Start of Records for this exercise

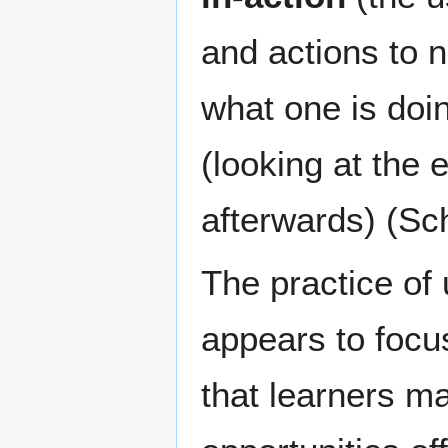
and actions to n
what one is doin
(looking at the 
afterwards) (Sc
The practice of 
appears to focus
that learners ma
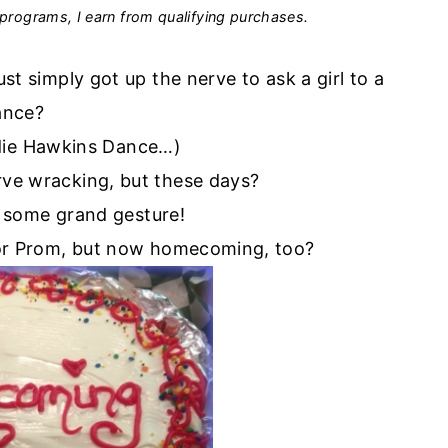
programs, I earn from qualifying purchases.
 simply got up the nerve to ask a girl to a
ance?
adie Hawkins Dance…)
erve wracking, but these days?
 some grand gesture!
 for Prom, but now homecoming, too?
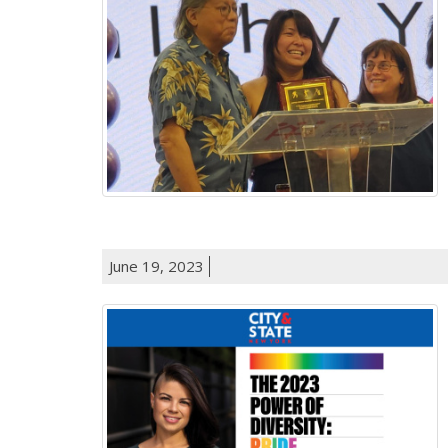
June 19, 2023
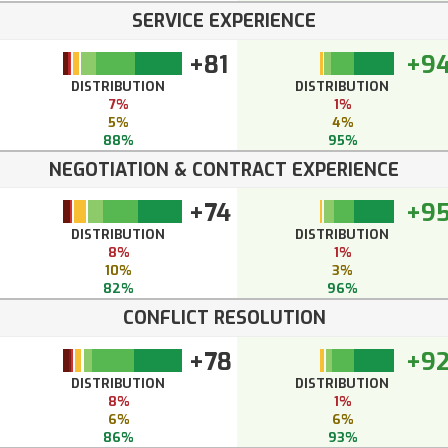
SERVICE EXPERIENCE
+81
+9
DISTRIBUTION
DISTRIBUTION
7%
1%
5%
4%
88%
95%
NEGOTIATION & CONTRACT EXPERIENCE
+74
+9
DISTRIBUTION
DISTRIBUTION
8%
1%
10%
3%
82%
96%
CONFLICT RESOLUTION
+78
+9
DISTRIBUTION
DISTRIBUTION
8%
1%
6%
6%
86%
93%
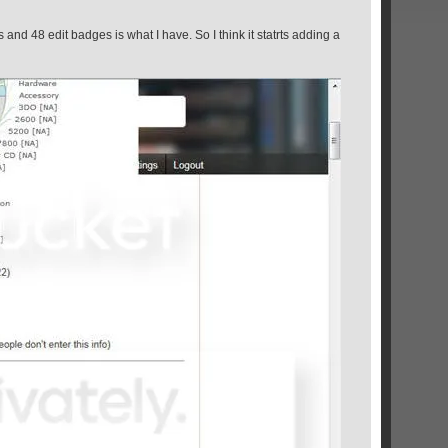
s and 48 edit badges is what I have. So I think it statrts adding a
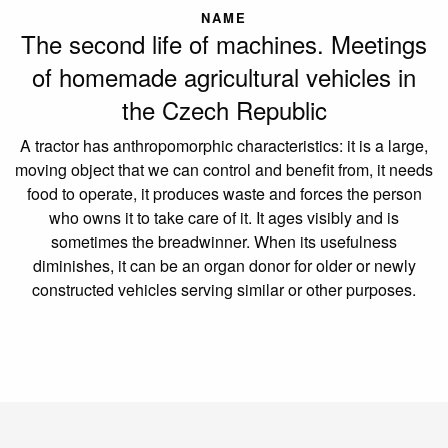
NAME
The second life of machines. Meetings
of homemade agricultural vehicles in
the Czech Republic
A tractor has anthropomorphic characteristics: it is a large,
moving object that we can control and benefit from, it needs
food to operate, it produces waste and forces the person
who owns it to take care of it. It ages visibly and is
sometimes the breadwinner. When its usefulness
diminishes, it can be an organ donor for older or newly
constructed vehicles serving similar or other purposes.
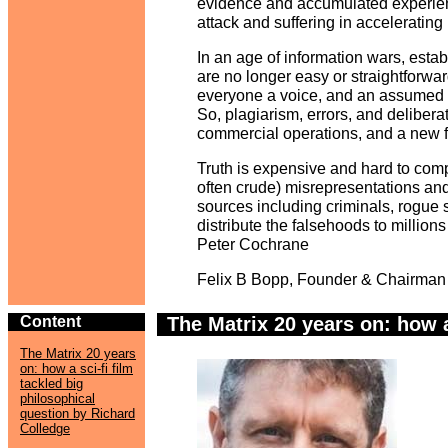
evidence and accumulated experien
attack and suffering in accelerating 
In an age of information wars, estab
are no longer easy or straightforwa
everyone a voice, and an assumed rig
So, plagiarism, errors, and delibera
commercial operations, and a new f
Truth is expensive and hard to comp
often crude) misrepresentations a
sources including criminals, rogue st
distribute the falsehoods to millions
Peter Cochrane
Felix B Bopp, Founder & Chairman
Content
y
The Matrix 20 years on: how a
The Matrix 20 years
on: how a sci-fi film
tackled big
philosophical
question by Richard
Colledge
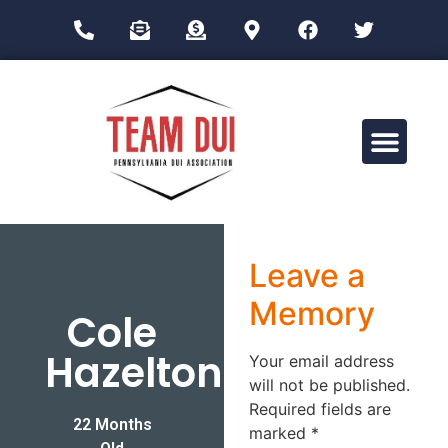
Drug Impairment Training for Education Professionals (DITEP)
Leave a
Memory
Cole
Hazelton
Your email address
will not be published.
Required fields are
22 Months
marked
*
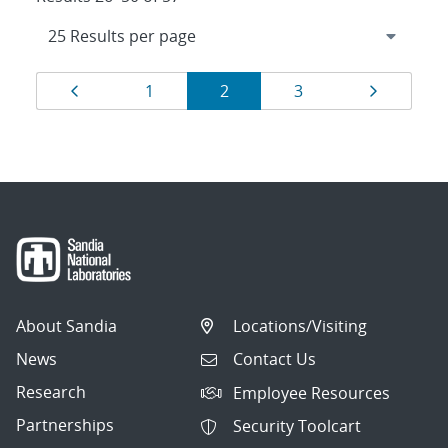
Results
Page
Page
Page
Page
Page
1
2
3
navigation
About Sandia
Locations/Visiting
News
Contact Us
Research
Employee Resources
Partnerships
Security Toolcart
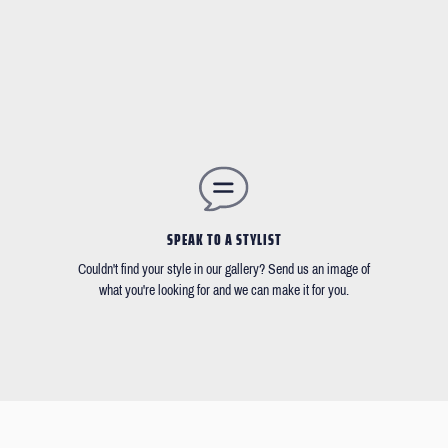
SPEAK TO A STYLIST
Couldn't find your style in our gallery? Send us an image of
what you're looking for and we can make it for you.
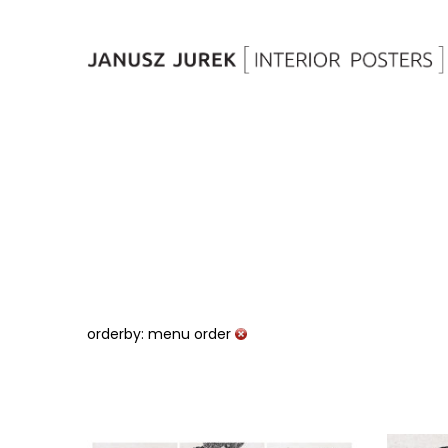
orderby: menu order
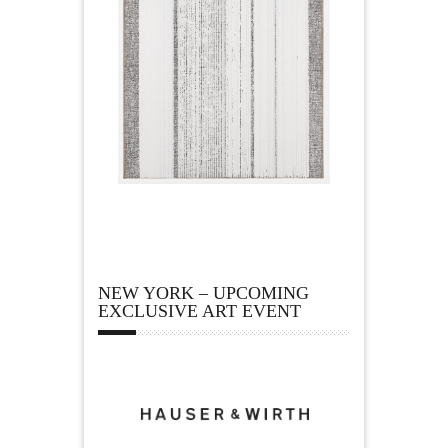
NEW YORK – UPCOMING
EXCLUSIVE ART EVENT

End of Records for this exercise

Problem requirements:
Give back the data verbatim. The pictures are not part of the copy.

Task solution:
and actions to n
what one is doin
(looking at the 
afterwards) (Sc
The practice of 
appears to focus
that learners ma
programs, I earn from qualifying purchases.
 simply got up the nerve to ask a girl to a
ance?
adie Hawkins Dance…)
erve wracking, but these days?
 some grand gesture!
 for Prom, but now homecoming, too?
June 19, 2023
SERVICE EXPERIENCE
+81
+9
DISTRIBUTION
DISTRIBUTION
7%
1%
5%
4%
88%
95%
NEGOTIATION & CONTRACT EXPERIENCE
+74
+9
DISTRIBUTION
DISTRIBUTION
8%
1%
10%
3%
82%
96%
CONFLICT RESOLUTION
+78
+9
DISTRIBUTION
DISTRIBUTION
8%
1%
6%
6%
86%
93%
s and 48 edit badges is what I have. So I think it statrts adding a
NAME
The second life of machines. Meetings
of homemade agricultural vehicles in
the Czech Republic
A tractor has anthropomorphic characteristics: it is a large,
moving object that we can control and benefit from, it needs
food to operate, it produces waste and forces the person
who owns it to take care of it. It ages visibly and is
sometimes the breadwinner. When its usefulness
diminishes, it can be an organ donor for older or newly
constructed vehicles serving similar or other purposes.
evidence and accumulated experien
attack and suffering in accelerating 
In an age of information wars, estab
are no longer easy or straightforwa
everyone a voice, and an assumed rig
So, plagiarism, errors, and delibera
commercial operations, and a new f
Truth is expensive and hard to comp
often crude) misrepresentations a
sources including criminals, rogue st
distribute the falsehoods to millions
Peter Cochrane
Felix B Bopp, Founder & Chairman
Content
y
The Matrix 20 years on: how a
The Matrix 20 years
on: how a sci-fi film
tackled big
philosophical
question by Richard
Colledge
Drug Impairment Training for Education Professionals (DITEP)
Leave a
Memory
Cole
Hazelton
Your email address
will not be published.
Required fields are
22 Months
marked
*
Results
Page
Page
Page
Page
Page
1
2
3
navigation
About Sandia
Locations/Visiting
News
Contact Us
Research
Employee Resources
Partnerships
Security Toolcart
SPEAK TO A STYLIST
Couldn't find your style in our gallery? Send us an image of
what you're looking for and we can make it for you.
orderby: menu order
NEW YORK – UPCOMING
EXCLUSIVE ART EVENT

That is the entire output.